The right pattern for AI prospecting in Salesforce is read-only by default, with writes gated by human review. The agent reads accounts, opportunities, and activity through the Salesforce REST API, drafts a brief and a proposed next step, and the rep edits before any field updates. Einstein and Agentforce sit on the same plumbing. Every CRM write carries attribution back to the source.
The workflow
1. Pull account context, do not push first. Query the Salesforce REST API: account, open opportunities, last 90 days of activities, contacts. Gong adds call transcripts. ChatGPT or Claude summarize into a one-page brief. Nothing written back yet. For which accounts deserve this effort, see AI ICP scoring.
2. Draft the research, not the update. The agent produces a structured brief: org changes, product fit, 3 personalization angles, proposed next step. Clay enrichment fills firmographic gaps. The rep edits before it touches Salesforce.
3. Propose field updates with attribution. When the agent suggests a CRM change (next step, close date, stage, competitor), the proposal is logged with reasoning and sources. Salesforce Agentforce can be configured this way; an Apex trigger reading from a queue works too. No silent writes.
4. Pipeline review reads the briefs, not just the stage. During forecast calls, the AE pulls up the agent brief alongside the opportunity. Einstein opportunity scoring shows the model's signal; the brief shows the narrative. Disagreements are the most useful conversation in the review.
5. Close the loop on the call. After a discovery, Gong or a Claude summarizer drafts the recap, next step, and field updates. The rep edits. Salesforce gets the clean version with a link back to the recording.
Worked example: AE working a top-of-funnel account
A mid-market AE picks up a re-engaged account. The agent pulls 18 months of Salesforce history, recent Gong calls from the previous cycle, and LinkedIn org signals. It drafts: "Last lost to Competitor X over data residency. New VP of Eng started 4 months ago, posted about consolidating vendors." Proposed next step: warm intro through the original SDR. The AE edits the angle, accepts the next step, and Salesforce records the activity with a pointer to the brief.
The persistent-state pain
The CRM record holds the outcome but not the interpretation. The stage moved to Discovery; nobody can see why. The competitor field is "Competitor X"; nobody can see which call surfaced it. Reps stop trusting fields they cannot audit, then stop updating them, and the CRM cleanup project starts again next quarter.
One way to solve this is a workspace like Dock for sales that holds the agent's interpretation around the deal: the research brief, the personalization rationale, the proposed next step, the post-call summary. Each Dock row carries salesforce_account_id and salesforce_opportunity_id pointers. Salesforce stays the system of record for the account, contact, and stage. Dock stores what the agent thought and why, with the agent identity on every write so reviewers can trace it.
Why this matters
HBR reports only 3% of company data meets basic quality standards. CRM pollution is an attribution problem. Workflows that compound are the ones where every agent write can be traced.

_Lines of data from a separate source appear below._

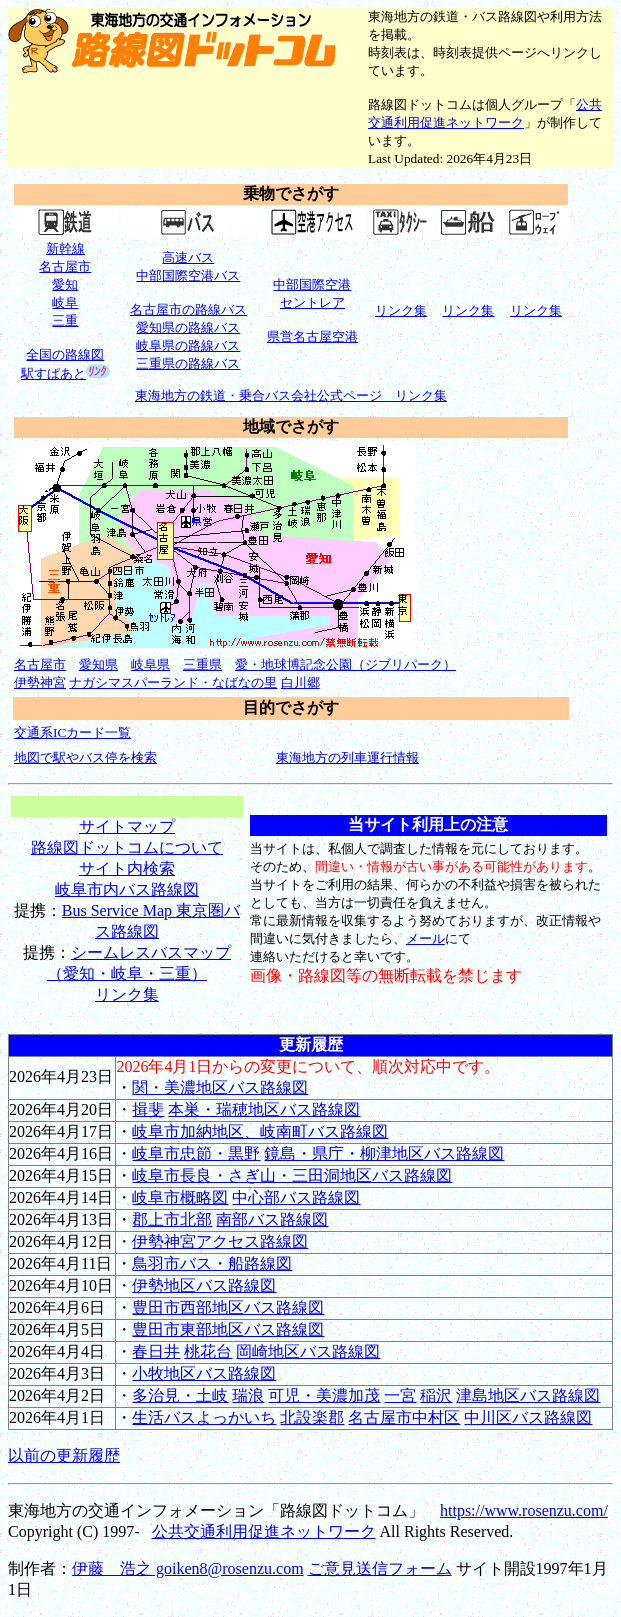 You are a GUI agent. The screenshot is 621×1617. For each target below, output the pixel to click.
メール (425, 938)
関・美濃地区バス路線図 (220, 1087)
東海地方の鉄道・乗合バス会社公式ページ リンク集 (291, 395)
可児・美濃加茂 (324, 1395)
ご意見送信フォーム (380, 1568)
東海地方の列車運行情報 (347, 757)
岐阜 (65, 302)
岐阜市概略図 (180, 1197)
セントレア (312, 302)
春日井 (156, 1351)
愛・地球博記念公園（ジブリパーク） (345, 664)
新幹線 (65, 248)
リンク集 (127, 994)
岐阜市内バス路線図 (127, 889)
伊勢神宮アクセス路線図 (220, 1241)
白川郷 (300, 682)
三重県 (202, 664)
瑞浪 (248, 1395)
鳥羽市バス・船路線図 (212, 1263)
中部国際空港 (312, 284)
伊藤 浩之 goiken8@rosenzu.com (188, 1568)
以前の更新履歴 (64, 1455)
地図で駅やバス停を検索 (85, 757)
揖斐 (148, 1109)
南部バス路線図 (272, 1219)
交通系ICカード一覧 (72, 732)
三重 (65, 320)
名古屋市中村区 (404, 1417)
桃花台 (208, 1351)
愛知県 (98, 664)
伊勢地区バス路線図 (204, 1285)
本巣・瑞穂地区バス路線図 (264, 1109)
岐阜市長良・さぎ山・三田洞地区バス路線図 (292, 1175)
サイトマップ (127, 826)
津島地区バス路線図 (528, 1395)
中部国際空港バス (188, 275)
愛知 (65, 284)
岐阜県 (150, 664)
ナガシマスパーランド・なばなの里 (173, 682)
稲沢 (436, 1395)
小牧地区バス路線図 (204, 1373)
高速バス (188, 257)
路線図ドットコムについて (127, 847)
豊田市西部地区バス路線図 (228, 1307)
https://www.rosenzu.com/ (524, 1510)
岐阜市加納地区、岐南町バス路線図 (260, 1131)
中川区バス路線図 (528, 1417)
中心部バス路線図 (296, 1197)
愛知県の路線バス (188, 327)
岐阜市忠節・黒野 (196, 1153)
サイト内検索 (127, 868)
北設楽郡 (312, 1417)
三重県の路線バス (188, 363)
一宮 (400, 1395)
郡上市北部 (172, 1219)
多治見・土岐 (180, 1395)
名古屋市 (65, 266)
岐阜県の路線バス (188, 345)
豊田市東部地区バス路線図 (228, 1329)
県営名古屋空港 (312, 336)
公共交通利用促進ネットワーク (264, 1531)
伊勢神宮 (40, 682)
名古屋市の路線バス (188, 309)
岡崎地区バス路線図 (308, 1351)
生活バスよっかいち (204, 1417)
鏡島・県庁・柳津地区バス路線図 (384, 1153) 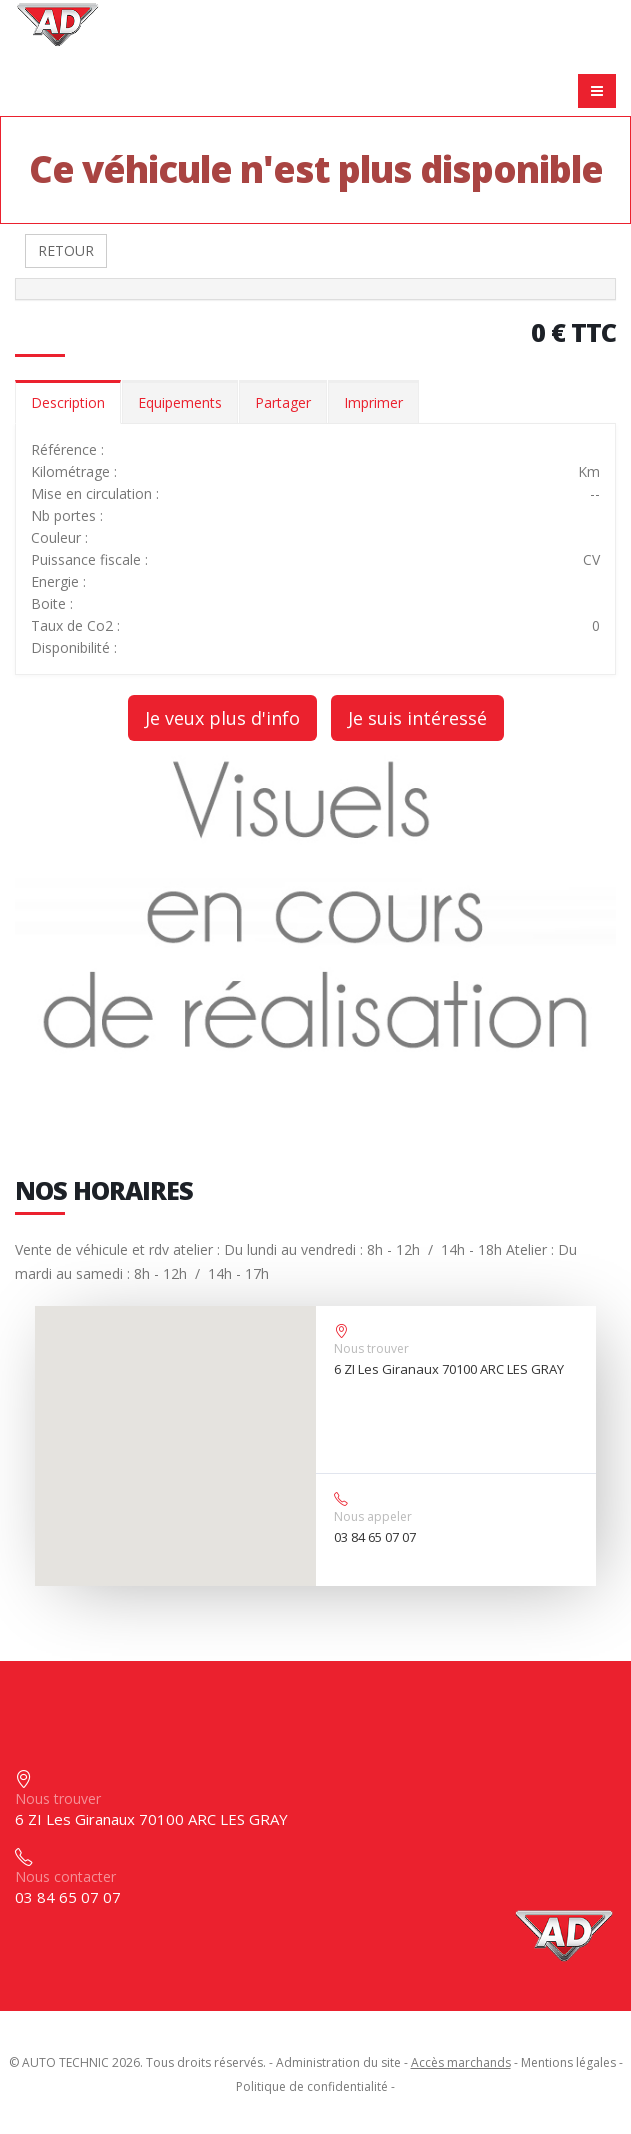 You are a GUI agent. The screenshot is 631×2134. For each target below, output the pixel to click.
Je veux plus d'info (222, 718)
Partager (283, 402)
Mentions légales (568, 2062)
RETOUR (66, 250)
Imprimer (373, 402)
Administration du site (338, 2062)
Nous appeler (373, 1516)
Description (68, 402)
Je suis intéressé (417, 718)
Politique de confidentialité (312, 2086)
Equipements (180, 402)
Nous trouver (371, 1348)
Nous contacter (65, 1876)
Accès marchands (461, 2062) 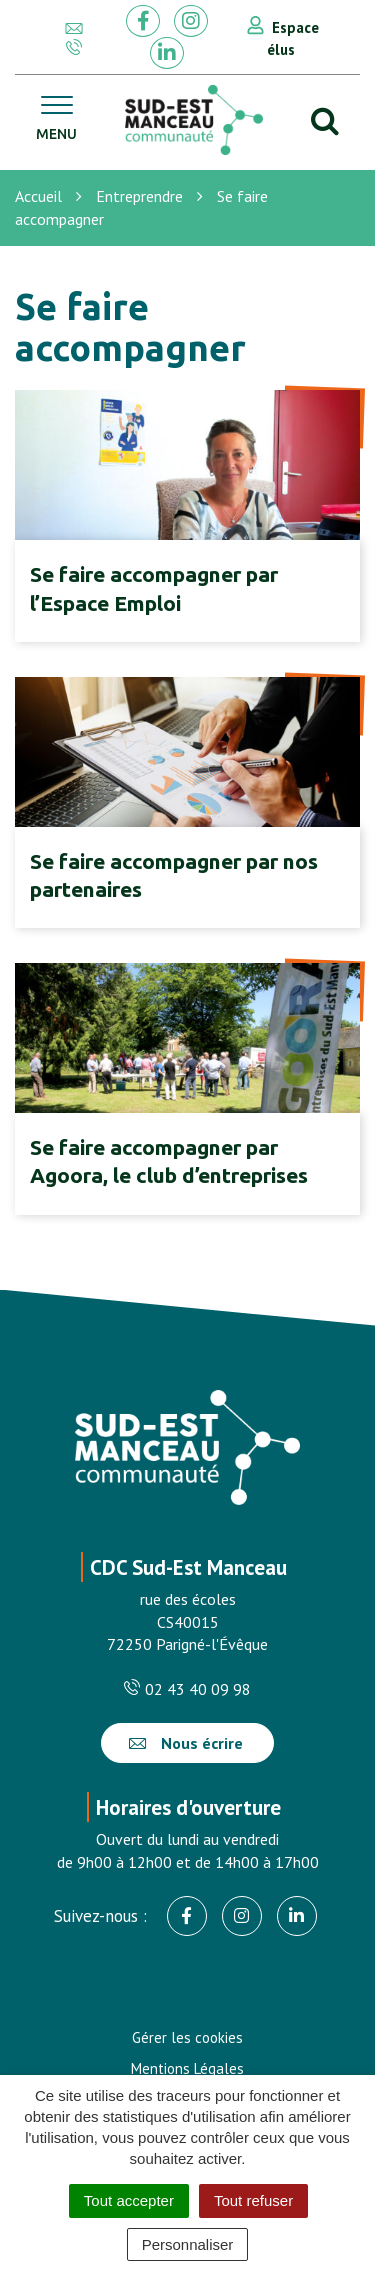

Read the full pillar: AI sales prospecting that actually compounds.
FAQ
Should the AI agent write directly to Salesforce fields? Not by default. Have the agent propose updates with the source brief attached. A rep accepts or edits. Direct writes are reserved for low-risk fields like activity logs and call recordings.
Where does Salesforce Agentforce fit in? Agentforce handles the in-Salesforce surface: side panel, suggested next step, draft email. The brief, the call summary, and the reasoning still need a store with audit and compliance trails.
How do we keep the agent from inventing competitor or budget data? Require source citations on every claim. The Salesforce REST API returns structured records; pair them with Gong transcripts. If the agent cannot cite a source, the field stays empty.
What about Einstein opportunity scoring? Useful as a second signal during pipeline review. Treat the score and the agent brief as independent reads. When they disagree, that is the conversation worth having on the forecast call.